■ Your task: Starting with the line that holds "Necessitem el vostre", repeat each line through the last one below, exactly. Pictures stay out.

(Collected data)
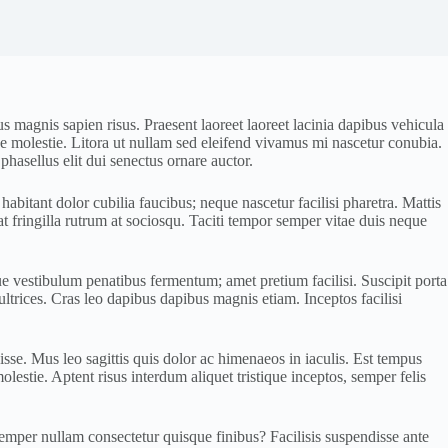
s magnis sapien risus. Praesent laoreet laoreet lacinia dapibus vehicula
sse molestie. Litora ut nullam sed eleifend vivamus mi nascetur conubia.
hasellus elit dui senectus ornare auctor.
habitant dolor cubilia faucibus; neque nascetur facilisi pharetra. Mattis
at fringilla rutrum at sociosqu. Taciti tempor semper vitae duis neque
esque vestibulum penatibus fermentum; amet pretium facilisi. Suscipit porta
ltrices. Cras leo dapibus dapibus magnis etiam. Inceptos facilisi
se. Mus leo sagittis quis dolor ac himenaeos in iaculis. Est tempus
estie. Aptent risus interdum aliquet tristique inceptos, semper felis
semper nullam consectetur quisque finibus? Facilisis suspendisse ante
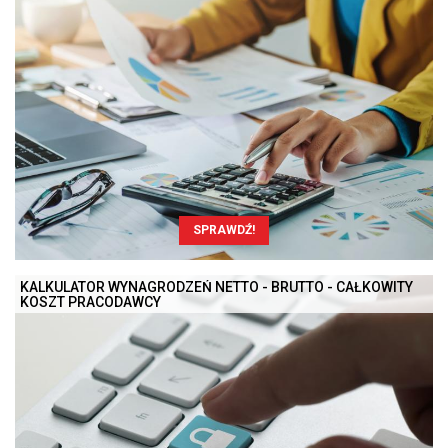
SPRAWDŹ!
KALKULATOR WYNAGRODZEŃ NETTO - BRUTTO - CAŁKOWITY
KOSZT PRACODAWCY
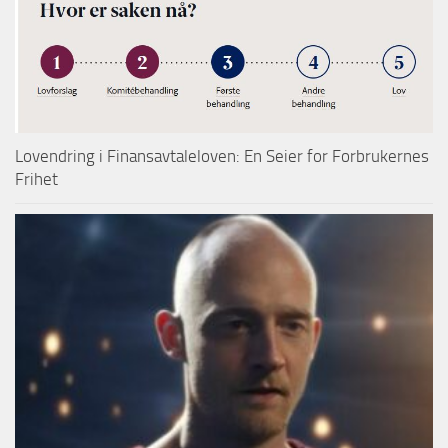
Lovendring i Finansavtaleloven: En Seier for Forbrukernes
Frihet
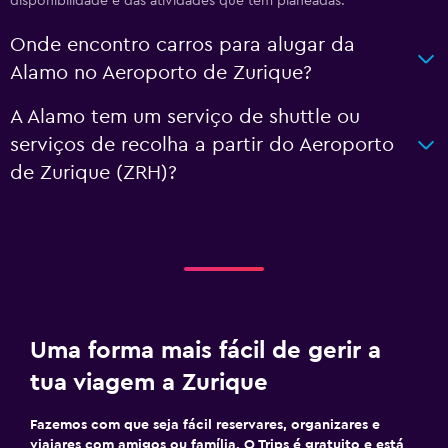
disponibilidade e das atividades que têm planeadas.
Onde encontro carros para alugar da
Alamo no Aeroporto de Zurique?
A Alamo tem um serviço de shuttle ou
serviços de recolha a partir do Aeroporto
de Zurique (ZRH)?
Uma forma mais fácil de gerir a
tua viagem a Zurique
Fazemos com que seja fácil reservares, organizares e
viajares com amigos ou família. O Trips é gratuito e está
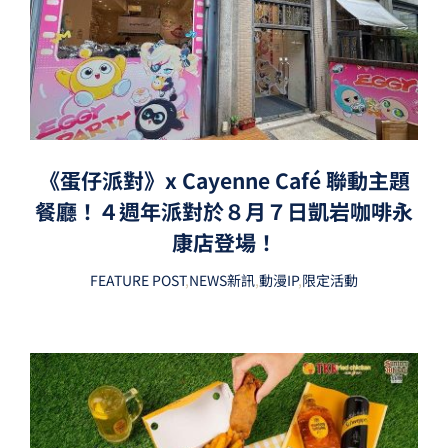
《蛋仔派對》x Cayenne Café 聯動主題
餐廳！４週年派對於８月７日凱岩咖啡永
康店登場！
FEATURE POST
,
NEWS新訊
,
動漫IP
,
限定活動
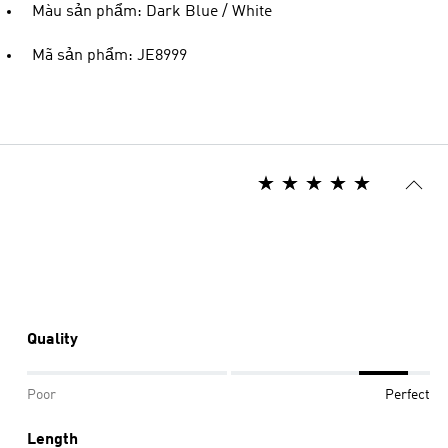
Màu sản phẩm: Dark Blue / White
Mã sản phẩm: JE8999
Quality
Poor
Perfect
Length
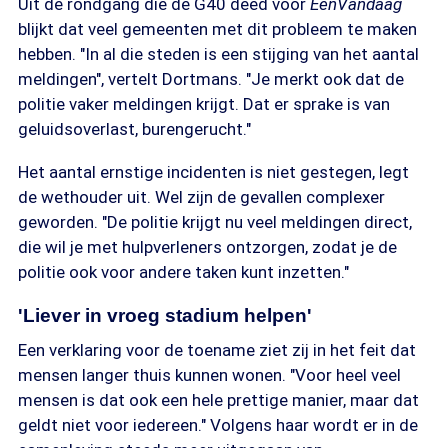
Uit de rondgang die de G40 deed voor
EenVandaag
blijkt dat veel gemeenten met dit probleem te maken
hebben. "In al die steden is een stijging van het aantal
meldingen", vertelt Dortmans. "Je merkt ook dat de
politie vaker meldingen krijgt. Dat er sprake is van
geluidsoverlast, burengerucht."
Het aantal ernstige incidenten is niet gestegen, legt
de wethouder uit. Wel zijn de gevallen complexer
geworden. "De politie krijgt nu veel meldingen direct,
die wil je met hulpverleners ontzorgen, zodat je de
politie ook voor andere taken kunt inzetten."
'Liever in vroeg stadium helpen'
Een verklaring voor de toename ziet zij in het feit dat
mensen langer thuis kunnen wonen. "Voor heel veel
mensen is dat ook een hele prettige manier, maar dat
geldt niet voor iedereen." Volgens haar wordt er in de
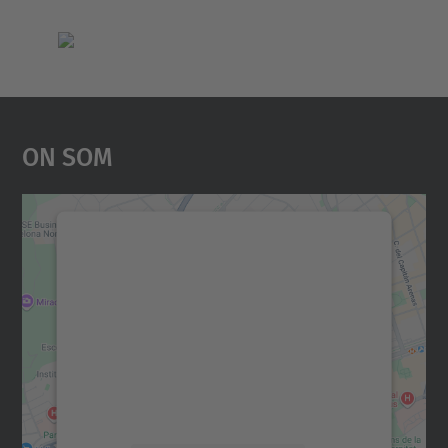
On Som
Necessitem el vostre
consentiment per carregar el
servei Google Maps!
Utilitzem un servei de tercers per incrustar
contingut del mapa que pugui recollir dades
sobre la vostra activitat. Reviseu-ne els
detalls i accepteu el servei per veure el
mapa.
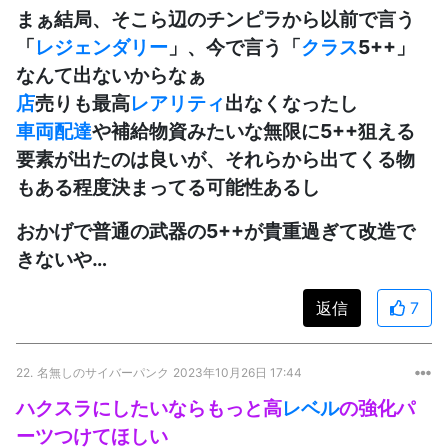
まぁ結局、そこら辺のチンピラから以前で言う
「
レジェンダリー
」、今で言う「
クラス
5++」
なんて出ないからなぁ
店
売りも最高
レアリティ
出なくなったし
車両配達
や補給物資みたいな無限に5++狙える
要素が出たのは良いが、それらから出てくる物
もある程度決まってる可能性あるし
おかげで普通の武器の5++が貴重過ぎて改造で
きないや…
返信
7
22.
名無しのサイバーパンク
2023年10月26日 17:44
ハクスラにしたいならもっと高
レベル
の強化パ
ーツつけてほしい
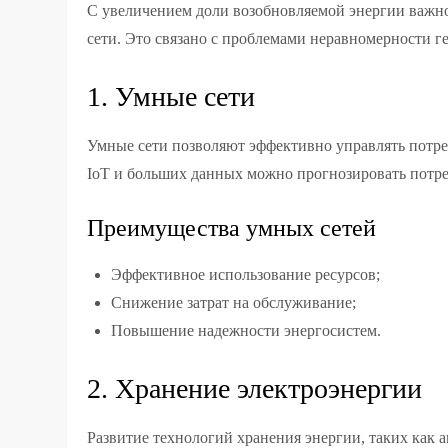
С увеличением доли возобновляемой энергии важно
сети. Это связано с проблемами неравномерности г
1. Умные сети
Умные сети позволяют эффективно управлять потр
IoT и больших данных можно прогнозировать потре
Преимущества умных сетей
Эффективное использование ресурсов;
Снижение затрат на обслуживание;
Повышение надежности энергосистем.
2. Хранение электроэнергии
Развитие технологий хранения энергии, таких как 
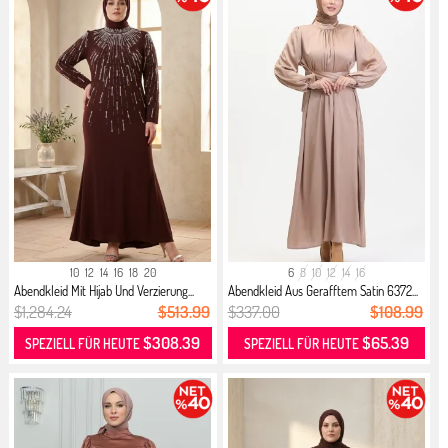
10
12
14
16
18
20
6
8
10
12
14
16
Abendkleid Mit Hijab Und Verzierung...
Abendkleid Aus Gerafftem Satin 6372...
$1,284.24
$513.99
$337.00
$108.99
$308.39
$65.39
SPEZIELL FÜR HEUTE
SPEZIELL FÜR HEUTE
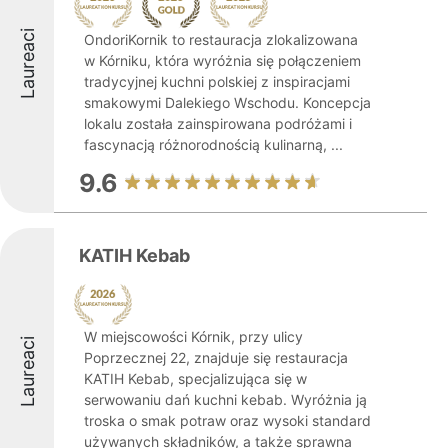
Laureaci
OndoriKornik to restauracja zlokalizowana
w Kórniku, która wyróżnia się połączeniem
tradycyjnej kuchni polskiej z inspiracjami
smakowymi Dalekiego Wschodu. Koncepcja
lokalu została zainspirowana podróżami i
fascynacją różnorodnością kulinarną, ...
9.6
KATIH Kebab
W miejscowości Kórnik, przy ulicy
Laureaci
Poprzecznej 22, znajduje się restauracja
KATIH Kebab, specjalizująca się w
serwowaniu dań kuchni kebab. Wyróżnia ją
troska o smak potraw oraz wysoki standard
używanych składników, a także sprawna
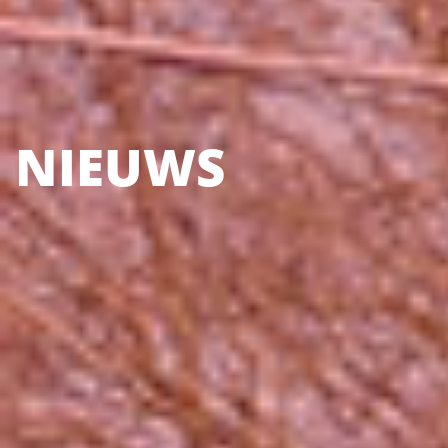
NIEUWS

■ Task response:
Necessitem el vostre
consentiment per carregar el
servei Google Maps!
Utilitzem un servei de tercers per incrustar
contingut del mapa que pugui recollir dades
sobre la vostra activitat. Reviseu-ne els
detalls i accepteu el servei per veure el
mapa.
まぁ結局、そこら辺のチンピラから以前で言う
「
レジェンダリー
」、今で言う「
クラス
5++」
なんて出ないからなぁ
店
売りも最高
レアリティ
出なくなったし
車両配達
や補給物資みたいな無限に5++狙える
要素が出たのは良いが、それらから出てくる物
もある程度決まってる可能性あるし
おかげで普通の武器の5++が貴重過ぎて改造で
きないや…
返信
7
22.
名無しのサイバーパンク
2023年10月26日 17:44
ハクスラにしたいならもっと高
レベル
の強化パ
ーツつけてほしい
С увеличением доли возобновляемой энергии важно
сети. Это связано с проблемами неравномерности г
1. Умные сети
Умные сети позволяют эффективно управлять потр
IoT и больших данных можно прогнозировать потре
Преимущества умных сетей
Эффективное использование ресурсов;
Снижение затрат на обслуживание;
Повышение надежности энергосистем.
2. Хранение электроэнергии
Развитие технологий хранения энергии, таких как 
10
12
14
16
18
20
6
8
10
12
14
16
Abendkleid Mit Hijab Und Verzierung...
Abendkleid Aus Gerafftem Satin 6372...
$1,284.24
$513.99
$337.00
$108.99
$308.39
$65.39
SPEZIELL FÜR HEUTE
SPEZIELL FÜR HEUTE
Laureaci
OndoriKornik to restauracja zlokalizowana
w Kórniku, która wyróżnia się połączeniem
tradycyjnej kuchni polskiej z inspiracjami
smakowymi Dalekiego Wschodu. Koncepcja
lokalu została zainspirowana podróżami i
fascynacją różnorodnością kulinarną, ...
9.6
KATIH Kebab
W miejscowości Kórnik, przy ulicy
Laureaci
Poprzecznej 22, znajduje się restauracja
KATIH Kebab, specjalizująca się w
serwowaniu dań kuchni kebab. Wyróżnia ją
troska o smak potraw oraz wysoki standard
używanych składników, a także sprawna
NIEUWS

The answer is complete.